1. Scalability: Airflow excels in scalability as it is designed to handle large-scale data workflows. It is capable of managing thousands of tasks and parallel workflows, making it suitable for enterprises with complex data pipelines. On the other hand, NiFi is more focused on data movement with built-in data prioritization and adaptive load balancing, making it better suited for real-time streaming and IoT data integration scenarios.
2. User Interface: Airflow provides a web-based user interface that enables users to visually monitor and manage their workflows. It offers a rich set of features like task dependency visualization, task status tracking, and dynamic task scheduling. In contrast, NiFi offers a graphical user interface (GUI) with an intuitive drag-and-drop interface, making it easier to design and manage dataflows without the need for scripting or coding.
3. Data Processing Approach: Airflow follows a code-centric approach where users define workflows as Python scripts using its domain-specific language (DSL). This gives developers more flexibility and control over the data processing logic. On the other hand, NiFi adopts a visual flow-based programming model where users create dataflows by connecting pre-built processors, which makes it more accessible to non-programmers and enables rapid prototyping.
4. Ecosystem and Integrations: Airflow has a large and active community, resulting in a rich ecosystem of connectors and integrations with various databases, cloud platforms, and third-party tools. This makes it easier to integrate Airflow with other components of the data stack. NiFi also offers a wide range of processors and integrations, but its ecosystem is relatively smaller compared to Airflow.
5. Data Security and Governance: Airflow provides flexible authentication and security mechanisms, allowing users to secure their workflows and data. It supports industry-standard security protocols like LDAP and OAuth for user authentication, and encryption for data protection. NiFi, on the other hand, includes a robust data governance framework with features like data lineage tracking, fine-grained access control, and data provenance, making it suitable for compliance-centric environments.
6. Deployment and Orchestration: Airflow supports various deployment options, including running on a single machine, distributed mode, and cloud-based deployments. It can be easily integrated with containerization technologies like Kubernetes for orchestration and scalability. NiFi is designed to be deployed as a standalone server or in a clustered mode for high availability and scalability. It can also be integrated with container orchestration platforms like Kubernetes for managing larger NiFi clusters.

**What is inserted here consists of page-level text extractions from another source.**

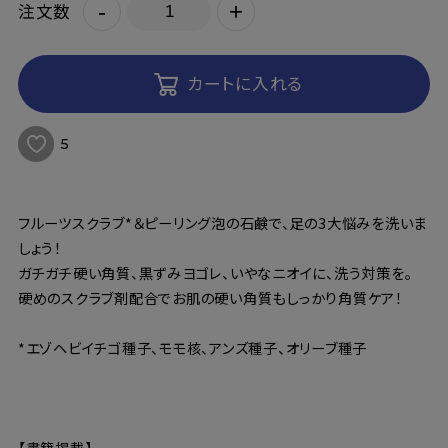
-
+
注文数
カートに入れる
5
フルーツスクラブ*＆ピーリング泡の石鹸で、足の3大悩みを洗いま
しょう！
ガチガチ硬い角質、黒ずみヨゴレ、いやなニオイに、洗う対策を。
硬めのスクラブ剤配合でお肌の硬い角質もしっかり角質ケア！
*エゾヘビイチゴ種子、モモ核、アンズ種子、オリーブ種子
【書籍掲載】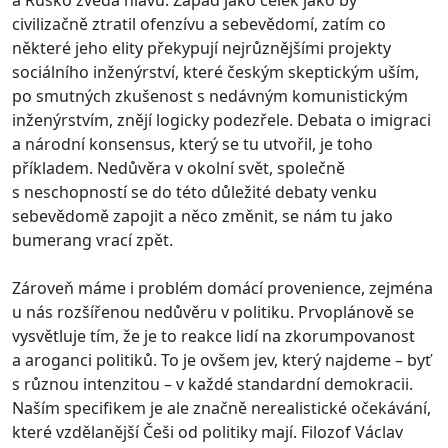
civilizačně ztratil ofenzívu a sebevědomí, zatím co
některé jeho elity překypují nejrůznějšími projekty
sociálního inženýrství, které českým skeptickým uším,
po smutných zkušenost s nedávným komunistickým
inženýrstvím, znějí logicky podezřele. Debata o imigraci
a národní konsensus, který se tu utvořil, je toho
příkladem. Nedůvěra v okolní svět, společně
s neschopností se do této důležité debaty venku
sebevědomě zapojit a něco změnit, se nám tu jako
bumerang vrací zpět.
Zároveň máme i problém domácí provenience, zejména
u nás rozšířenou nedůvěru v politiku. Prvoplánově se
vysvětluje tím, že je to reakce lidí na zkorumpovanost
a aroganci politiků. To je ovšem jev, který najdeme – byť
s různou intenzitou – v každé standardní demokracii.
Naším specifikem je ale značně nerealistické očekávání,
které vzdělanější Češi od politiky mají. Filozof Václav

In summary, Airflow excels in scalability, provides a powerful user interface, offers a flexible code-centric data processing approach, has a large ecosystem with extensive integrations, provides robust security and governance features, and supports various deployment and orchestration options. On the other hand, NiFi focuses on real-time data movement, offers an intuitive GUI with a visual flow-based programming model, has a smaller ecosystem but includes a robust data governance framework, and supports clustered deployment for high availability and scalability.
I am looking for the best tool to orchestrate #ETL workflows in non-Hadoop environments, mainly for regression testing use cases. Would Airflow or Apache NiFi be a good fit for this purpose?
For example, I want to run an Informatica ETL job and then run an SQL task as a dependency, followed by another task from Jira. What tool is best suited to set up such a pipeline?
I have been using Airflow for more than 2 years now and haven't thought about moving to any other platform. Coming back to your requirements, Airflow fits pretty well. 1. It has an excellent way to manage dependent tasks using DAG (Direct Acyclic Graph), You can create a DAG with tasks and manage which task is dependent on which and Airflow takes care of running it or not running a task in case the parent task fails. 2. Integrations - The airflow community has implemented various integration to different cloud services, to Hadoop, spark a and as well as Jira. Though it doesn't have in-built integration for Informatica you can also run your own service in Airflow as a task (which can handle all Informatica related operations).
- It's very easy to find/monitor and manage Jobs/Pipelines as Airflow provides a great consolidated UI.
Hey Sathya! With Airflow, you are able to create custom hooks and operators to trigger various types of jobs. There may be ones that exist already for informatica, but I am unsure. Would be happy to connect to discuss further if you are interested. josh@astronomer.io
I am so confused. I need a tool that will allow me to go to about 10 different URLs to get a list of objects. Those object lists will be hundreds or thousands in length. I then need to get detailed data lists about each object. Those detailed data lists can have hundreds of elements that could be map/reduced somehow. My batch process dies sometimes halfway through which means hours of processing gone, i.e. time wasted. I need something like a directed graph that will keep results of successful data collection and allow me either pragmatically or manually to retry the failed ones some way (0 - forever) times. I want it to then process all the ones that have succeeded or been effectively ignored and load the data store with the aggregation of some couple thousand data-points. I know hitting this many endpoints is not a good practice but I can't put collectors on all the endpoints or anything like that. It is pretty much the only way to get the data.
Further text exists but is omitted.